**Task item:**
For each record below, retype the text exactly and omit any image.
==============================
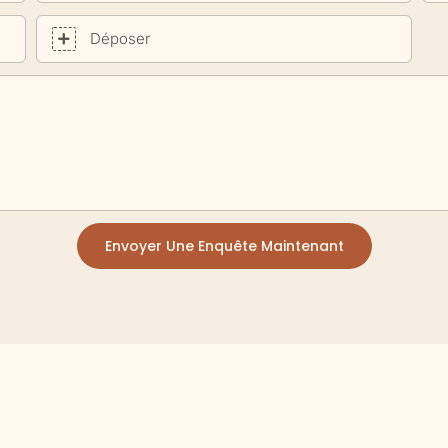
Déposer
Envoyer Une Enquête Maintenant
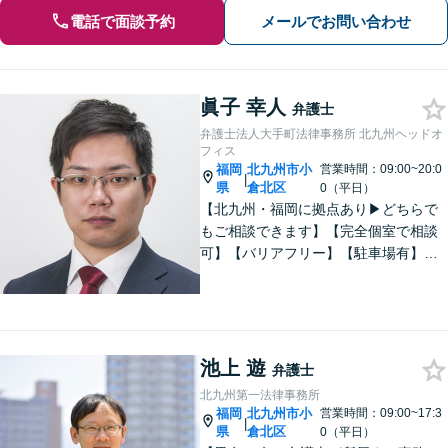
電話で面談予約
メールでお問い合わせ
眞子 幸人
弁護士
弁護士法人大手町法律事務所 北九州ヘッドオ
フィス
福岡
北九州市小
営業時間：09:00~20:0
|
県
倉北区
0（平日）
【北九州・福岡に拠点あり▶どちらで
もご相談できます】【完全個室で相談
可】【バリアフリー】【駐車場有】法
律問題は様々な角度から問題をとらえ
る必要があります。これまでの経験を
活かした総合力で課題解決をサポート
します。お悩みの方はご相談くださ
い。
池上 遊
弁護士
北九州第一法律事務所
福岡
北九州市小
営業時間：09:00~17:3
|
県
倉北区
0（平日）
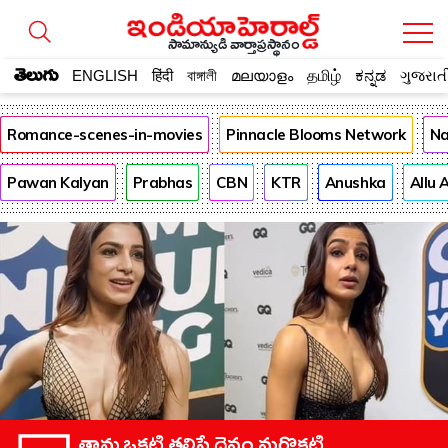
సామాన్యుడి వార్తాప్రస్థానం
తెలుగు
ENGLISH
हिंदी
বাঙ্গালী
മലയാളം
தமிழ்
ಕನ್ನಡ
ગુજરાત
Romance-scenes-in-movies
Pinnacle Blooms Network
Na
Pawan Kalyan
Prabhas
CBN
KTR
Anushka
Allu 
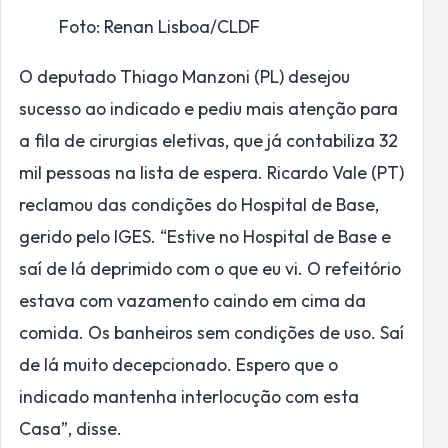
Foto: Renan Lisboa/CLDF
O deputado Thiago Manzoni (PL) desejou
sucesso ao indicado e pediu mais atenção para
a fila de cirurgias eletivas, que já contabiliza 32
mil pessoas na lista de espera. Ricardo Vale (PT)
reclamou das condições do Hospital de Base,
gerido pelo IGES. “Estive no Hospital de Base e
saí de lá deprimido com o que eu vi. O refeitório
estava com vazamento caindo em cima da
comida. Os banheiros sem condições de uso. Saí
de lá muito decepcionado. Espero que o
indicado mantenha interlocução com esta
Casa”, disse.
==============================
**Response for this exercise:**
Déposer
Envoyer Une Enquête Maintenant
電話で面談予約
メールでお問い合わせ
眞子 幸人
弁護士
弁護士法人大手町法律事務所 北九州ヘッドオ
フィス
福岡
北九州市小
営業時間：09:00~20:0
|
県
倉北区
0（平日）
【北九州・福岡に拠点あり▶どちらで
もご相談できます】【完全個室で相談
可】【バリアフリー】【駐車場有】法
律問題は様々な角度から問題をとらえ
る必要があります。これまでの経験を
活かした総合力で課題解決をサポート
します。お悩みの方はご相談くださ
い。
池上 遊
弁護士
北九州第一法律事務所
福岡
北九州市小
営業時間：09:00~17:3
|
県
倉北区
0（平日）
సామాన్యుడి వార్తాప్రస్థానం
తెలుగు
ENGLISH
हिंदी
বাঙ্গালী
മലയാളം
தமிழ்
ಕನ್ನಡ
ગુજરાત
Romance-scenes-in-movies
Pinnacle Blooms Network
Na
Pawan Kalyan
Prabhas
CBN
KTR
Anushka
Allu 
Foto: Renan Lisboa/CLDF
O deputado Thiago Manzoni (PL) desejou
sucesso ao indicado e pediu mais atenção para
a fila de cirurgias eletivas, que já contabiliza 32
mil pessoas na lista de espera. Ricardo Vale (PT)
reclamou das condições do Hospital de Base,
gerido pelo IGES. “Estive no Hospital de Base e
saí de lá deprimido com o que eu vi. O refeitório
estava com vazamento caindo em cima da
comida. Os banheiros sem condições de uso. Saí
de lá muito decepcionado. Espero que o
indicado mantenha interlocução com esta
Casa”, disse.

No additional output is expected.